**Activity:** Verbatim, and with nothing else, reproduce the data below from its first line through the line containing "usazená. Pokud ano, připevněte".
(Data for the task)
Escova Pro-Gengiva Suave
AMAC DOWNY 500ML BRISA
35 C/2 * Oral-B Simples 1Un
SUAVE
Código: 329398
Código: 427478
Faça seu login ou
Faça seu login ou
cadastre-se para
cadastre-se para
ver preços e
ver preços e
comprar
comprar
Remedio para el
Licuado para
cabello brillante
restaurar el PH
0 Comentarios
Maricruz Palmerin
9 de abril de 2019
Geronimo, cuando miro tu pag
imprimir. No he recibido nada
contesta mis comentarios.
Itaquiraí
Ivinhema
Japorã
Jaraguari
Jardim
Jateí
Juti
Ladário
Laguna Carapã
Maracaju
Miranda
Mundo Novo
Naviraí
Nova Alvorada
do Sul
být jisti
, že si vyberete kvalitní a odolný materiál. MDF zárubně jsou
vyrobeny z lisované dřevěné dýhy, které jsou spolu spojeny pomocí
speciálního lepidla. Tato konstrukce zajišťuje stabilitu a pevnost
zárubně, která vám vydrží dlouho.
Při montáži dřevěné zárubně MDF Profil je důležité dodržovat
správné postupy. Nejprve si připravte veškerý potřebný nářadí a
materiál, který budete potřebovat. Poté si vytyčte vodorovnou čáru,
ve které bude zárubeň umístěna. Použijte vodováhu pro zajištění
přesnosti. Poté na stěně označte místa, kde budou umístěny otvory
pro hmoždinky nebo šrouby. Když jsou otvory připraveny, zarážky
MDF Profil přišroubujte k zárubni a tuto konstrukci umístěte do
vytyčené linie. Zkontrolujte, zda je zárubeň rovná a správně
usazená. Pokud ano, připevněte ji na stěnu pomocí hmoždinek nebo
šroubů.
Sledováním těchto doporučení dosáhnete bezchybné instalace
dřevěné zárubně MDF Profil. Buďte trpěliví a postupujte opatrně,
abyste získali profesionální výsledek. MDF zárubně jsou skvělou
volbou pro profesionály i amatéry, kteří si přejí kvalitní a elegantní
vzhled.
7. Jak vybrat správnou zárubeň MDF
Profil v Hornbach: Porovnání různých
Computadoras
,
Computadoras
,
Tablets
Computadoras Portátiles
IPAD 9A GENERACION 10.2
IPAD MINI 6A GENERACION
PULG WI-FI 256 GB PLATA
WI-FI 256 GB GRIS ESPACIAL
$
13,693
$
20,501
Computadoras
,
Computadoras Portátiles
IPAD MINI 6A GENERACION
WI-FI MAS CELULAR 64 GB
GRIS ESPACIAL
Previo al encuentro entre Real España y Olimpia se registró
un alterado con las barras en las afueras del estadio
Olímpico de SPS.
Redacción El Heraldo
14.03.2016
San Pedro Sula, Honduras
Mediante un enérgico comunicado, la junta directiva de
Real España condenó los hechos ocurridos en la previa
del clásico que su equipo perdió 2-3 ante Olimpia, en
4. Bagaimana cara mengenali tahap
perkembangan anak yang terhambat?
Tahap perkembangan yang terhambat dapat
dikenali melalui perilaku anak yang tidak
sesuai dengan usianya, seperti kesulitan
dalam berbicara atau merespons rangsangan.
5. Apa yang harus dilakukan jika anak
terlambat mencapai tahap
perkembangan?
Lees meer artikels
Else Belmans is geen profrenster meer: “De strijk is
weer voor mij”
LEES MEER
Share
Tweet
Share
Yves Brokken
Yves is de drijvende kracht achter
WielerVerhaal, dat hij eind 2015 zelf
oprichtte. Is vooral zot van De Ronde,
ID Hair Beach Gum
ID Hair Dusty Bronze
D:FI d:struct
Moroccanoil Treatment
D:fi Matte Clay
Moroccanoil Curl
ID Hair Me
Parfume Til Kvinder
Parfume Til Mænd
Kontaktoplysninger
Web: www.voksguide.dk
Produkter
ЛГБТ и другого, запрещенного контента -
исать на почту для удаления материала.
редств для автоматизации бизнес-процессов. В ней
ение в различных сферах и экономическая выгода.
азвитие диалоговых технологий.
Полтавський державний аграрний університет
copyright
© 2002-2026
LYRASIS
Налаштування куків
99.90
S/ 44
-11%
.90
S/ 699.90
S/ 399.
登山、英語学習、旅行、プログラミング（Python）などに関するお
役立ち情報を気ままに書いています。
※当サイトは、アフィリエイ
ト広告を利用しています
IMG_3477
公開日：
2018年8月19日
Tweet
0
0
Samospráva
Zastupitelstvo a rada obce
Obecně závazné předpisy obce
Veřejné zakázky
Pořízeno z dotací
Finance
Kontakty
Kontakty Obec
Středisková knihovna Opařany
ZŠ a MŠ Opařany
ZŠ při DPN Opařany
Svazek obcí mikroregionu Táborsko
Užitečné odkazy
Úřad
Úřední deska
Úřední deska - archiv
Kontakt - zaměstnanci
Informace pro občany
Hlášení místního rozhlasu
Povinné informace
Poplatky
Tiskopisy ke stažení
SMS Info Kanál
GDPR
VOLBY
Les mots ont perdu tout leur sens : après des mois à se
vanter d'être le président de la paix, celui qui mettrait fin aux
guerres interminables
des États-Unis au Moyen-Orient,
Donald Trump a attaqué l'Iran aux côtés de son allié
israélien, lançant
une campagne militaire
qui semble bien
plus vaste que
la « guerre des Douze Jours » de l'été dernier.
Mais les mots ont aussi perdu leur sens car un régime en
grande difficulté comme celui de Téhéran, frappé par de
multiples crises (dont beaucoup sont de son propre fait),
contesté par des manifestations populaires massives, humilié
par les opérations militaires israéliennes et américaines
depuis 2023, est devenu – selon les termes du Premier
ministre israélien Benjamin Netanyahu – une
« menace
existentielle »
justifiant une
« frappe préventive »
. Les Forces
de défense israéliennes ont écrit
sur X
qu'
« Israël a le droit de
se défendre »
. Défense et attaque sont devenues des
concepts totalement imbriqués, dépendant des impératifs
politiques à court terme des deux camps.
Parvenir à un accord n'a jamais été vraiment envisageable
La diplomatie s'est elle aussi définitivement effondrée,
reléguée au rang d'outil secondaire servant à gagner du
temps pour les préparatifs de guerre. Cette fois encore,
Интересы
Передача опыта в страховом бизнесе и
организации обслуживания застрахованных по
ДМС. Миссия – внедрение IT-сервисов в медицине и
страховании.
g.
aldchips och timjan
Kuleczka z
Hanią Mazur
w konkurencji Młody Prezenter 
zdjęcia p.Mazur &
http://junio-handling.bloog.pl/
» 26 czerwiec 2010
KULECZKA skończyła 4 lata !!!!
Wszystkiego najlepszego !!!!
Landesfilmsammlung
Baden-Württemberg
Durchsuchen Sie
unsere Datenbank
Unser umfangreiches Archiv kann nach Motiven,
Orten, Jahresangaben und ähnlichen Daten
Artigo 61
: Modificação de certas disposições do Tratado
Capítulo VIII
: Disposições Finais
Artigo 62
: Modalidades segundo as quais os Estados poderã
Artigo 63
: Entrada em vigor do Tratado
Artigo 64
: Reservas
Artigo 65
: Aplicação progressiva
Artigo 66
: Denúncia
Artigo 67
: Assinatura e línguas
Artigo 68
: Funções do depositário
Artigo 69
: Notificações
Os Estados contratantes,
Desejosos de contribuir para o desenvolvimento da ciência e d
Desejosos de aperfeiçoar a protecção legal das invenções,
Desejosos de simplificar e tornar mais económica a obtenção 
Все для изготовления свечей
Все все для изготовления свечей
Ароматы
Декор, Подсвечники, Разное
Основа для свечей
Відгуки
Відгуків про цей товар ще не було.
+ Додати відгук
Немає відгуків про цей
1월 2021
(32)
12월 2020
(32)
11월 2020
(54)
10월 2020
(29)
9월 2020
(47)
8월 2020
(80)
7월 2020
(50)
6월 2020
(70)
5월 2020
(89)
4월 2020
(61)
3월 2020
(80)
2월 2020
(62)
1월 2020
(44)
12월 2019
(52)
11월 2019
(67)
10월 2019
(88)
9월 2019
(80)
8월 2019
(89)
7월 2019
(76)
(End Data for the task)
**Output for this exercise:**
Escova Pro-Gengiva Suave
AMAC DOWNY 500ML BRISA
35 C/2 * Oral-B Simples 1Un
SUAVE
Código: 329398
Código: 427478
Faça seu login ou
Faça seu login ou
cadastre-se para
cadastre-se para
ver preços e
ver preços e
comprar
comprar
Remedio para el
Licuado para
cabello brillante
restaurar el PH
0 Comentarios
Maricruz Palmerin
9 de abril de 2019
Geronimo, cuando miro tu pag
imprimir. No he recibido nada
contesta mis comentarios.
Itaquiraí
Ivinhema
Japorã
Jaraguari
Jardim
Jateí
Juti
Ladário
Laguna Carapã
Maracaju
Miranda
Mundo Novo
Naviraí
Nova Alvorada
do Sul
být jisti
, že si vyberete kvalitní a odolný materiál. MDF zárubně jsou
vyrobeny z lisované dřevěné dýhy, které jsou spolu spojeny pomocí
speciálního lepidla. Tato konstrukce zajišťuje stabilitu a pevnost
zárubně, která vám vydrží dlouho.
Při montáži dřevěné zárubně MDF Profil je důležité dodržovat
správné postupy. Nejprve si připravte veškerý potřebný nářadí a
materiál, který budete potřebovat. Poté si vytyčte vodorovnou čáru,
ve které bude zárubeň umístěna. Použijte vodováhu pro zajištění
přesnosti. Poté na stěně označte místa, kde budou umístěny otvory
pro hmoždinky nebo šrouby. Když jsou otvory připraveny, zarážky
MDF Profil přišroubujte k zárubni a tuto konstrukci umístěte do
vytyčené linie. Zkontrolujte, zda je zárubeň rovná a správně
usazená. Pokud ano, připevněte ji na stěnu pomocí hmoždinek nebo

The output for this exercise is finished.